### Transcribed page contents
[Start of section]
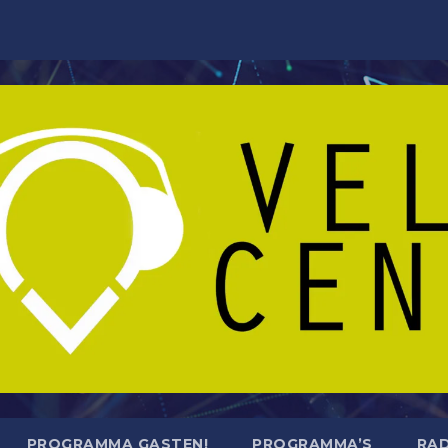
PROGRAMMA GASTEN!
PROGRAMMA’S
RAD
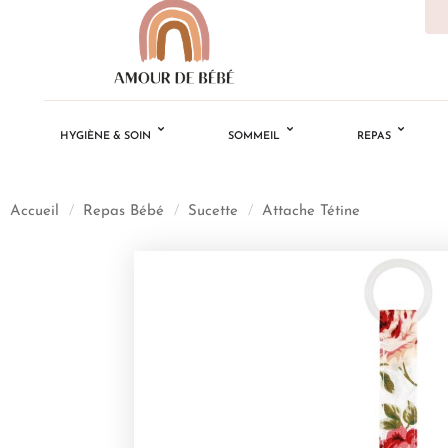
HYGIÈNE & SOIN
SOMMEIL
REPAS
Accueil
/
Repas Bébé
/
Sucette
/
Attache Tétine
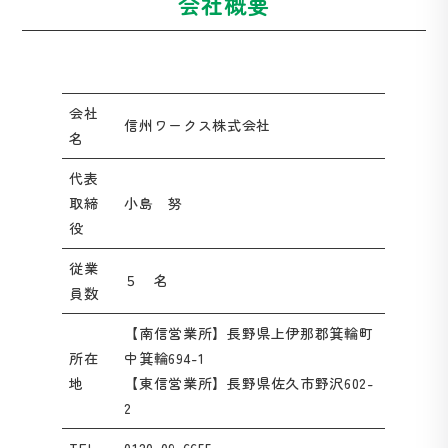
会社概要
会社
信州ワークス株式会社
名
代表
取締
小島 努
役
従業
５ 名
員数
【南信営業所】長野県上伊那郡箕輪町
所在
中箕輪694-1
地
【東信営業所】長野県佐久市野沢602-
2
[End of section]
### Task
Write the lines out exactly, beginning at the line that holds "Attache Tétine" and stopping after the last line of the entries; include no pictures.

### Written answer
Attache Tétine
会社概要
会社
信州ワークス株式会社
名
代表
取締
小島 努
役
従業
５ 名
員数
【南信営業所】長野県上伊那郡箕輪町
所在
中箕輪694-1
地
【東信営業所】長野県佐久市野沢602-
2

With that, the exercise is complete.